▸ **What is needed**: Filter the entries below, keeping only lines with the word "cattolico".

Dataset extract Block Start

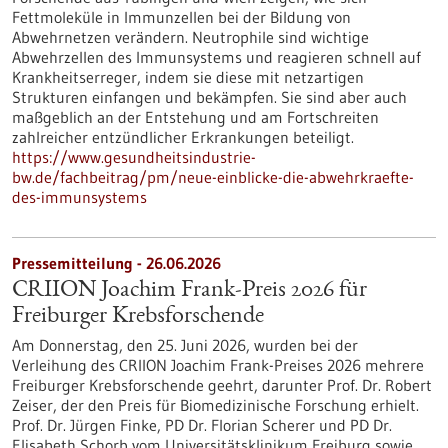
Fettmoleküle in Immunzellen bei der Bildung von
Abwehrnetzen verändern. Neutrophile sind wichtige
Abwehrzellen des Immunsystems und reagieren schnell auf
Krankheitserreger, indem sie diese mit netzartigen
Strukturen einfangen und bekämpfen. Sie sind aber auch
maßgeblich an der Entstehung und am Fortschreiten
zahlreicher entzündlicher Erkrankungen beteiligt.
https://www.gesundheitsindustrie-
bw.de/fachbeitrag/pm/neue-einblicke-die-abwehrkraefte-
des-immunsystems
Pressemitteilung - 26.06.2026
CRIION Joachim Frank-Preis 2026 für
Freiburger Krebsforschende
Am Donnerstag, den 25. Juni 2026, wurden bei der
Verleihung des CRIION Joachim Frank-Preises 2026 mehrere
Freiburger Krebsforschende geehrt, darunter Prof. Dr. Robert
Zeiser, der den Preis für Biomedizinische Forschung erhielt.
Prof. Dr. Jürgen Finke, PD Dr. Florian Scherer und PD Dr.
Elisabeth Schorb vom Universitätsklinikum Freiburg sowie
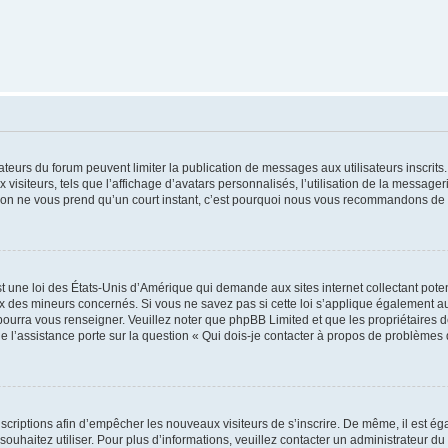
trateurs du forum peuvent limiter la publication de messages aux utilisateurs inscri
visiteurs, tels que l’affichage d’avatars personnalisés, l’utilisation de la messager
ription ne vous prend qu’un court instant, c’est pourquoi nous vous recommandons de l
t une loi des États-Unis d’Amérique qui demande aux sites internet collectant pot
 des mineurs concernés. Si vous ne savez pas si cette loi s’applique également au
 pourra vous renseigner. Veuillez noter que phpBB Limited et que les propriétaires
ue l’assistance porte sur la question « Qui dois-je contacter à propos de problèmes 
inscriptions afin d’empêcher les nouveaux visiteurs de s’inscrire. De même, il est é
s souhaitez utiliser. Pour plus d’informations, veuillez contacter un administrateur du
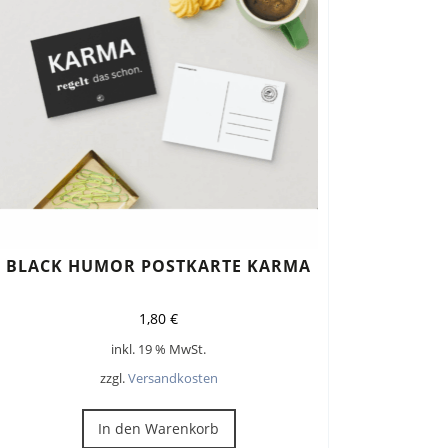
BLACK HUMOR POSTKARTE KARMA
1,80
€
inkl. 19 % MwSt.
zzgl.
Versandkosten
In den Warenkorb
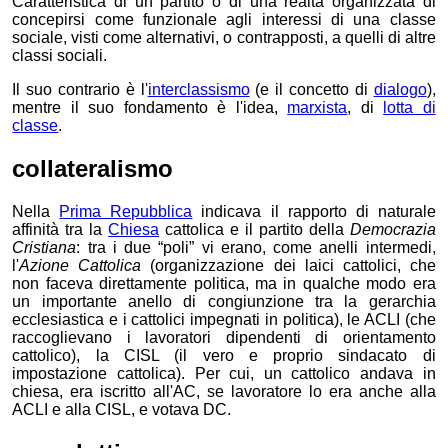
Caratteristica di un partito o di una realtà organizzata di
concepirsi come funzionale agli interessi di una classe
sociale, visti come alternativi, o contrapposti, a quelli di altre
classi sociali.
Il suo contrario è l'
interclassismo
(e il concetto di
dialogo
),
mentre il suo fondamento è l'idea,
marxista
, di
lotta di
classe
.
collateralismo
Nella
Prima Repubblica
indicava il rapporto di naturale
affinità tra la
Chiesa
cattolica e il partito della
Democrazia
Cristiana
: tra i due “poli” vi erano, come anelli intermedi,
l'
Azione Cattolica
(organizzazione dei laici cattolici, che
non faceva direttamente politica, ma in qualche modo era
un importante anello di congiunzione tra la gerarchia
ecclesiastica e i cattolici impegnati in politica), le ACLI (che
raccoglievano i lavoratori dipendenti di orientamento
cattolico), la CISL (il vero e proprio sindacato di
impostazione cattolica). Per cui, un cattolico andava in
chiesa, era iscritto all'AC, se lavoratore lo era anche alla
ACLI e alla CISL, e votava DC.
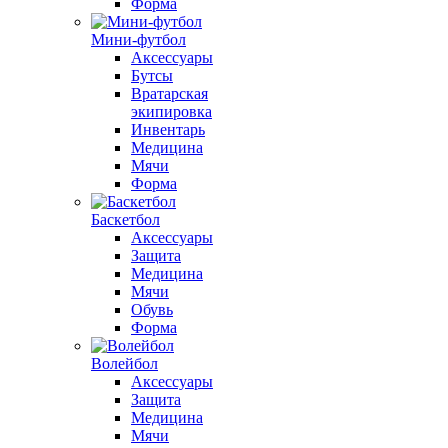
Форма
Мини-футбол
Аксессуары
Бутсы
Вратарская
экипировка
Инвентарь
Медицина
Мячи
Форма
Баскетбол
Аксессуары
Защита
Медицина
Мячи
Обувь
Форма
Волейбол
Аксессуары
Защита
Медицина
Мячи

Dataset extract Block End

▸ **Exercise response**:
cattolico), la CISL (il vero e proprio sindacato di
impostazione cattolica). Per cui, un cattolico andava in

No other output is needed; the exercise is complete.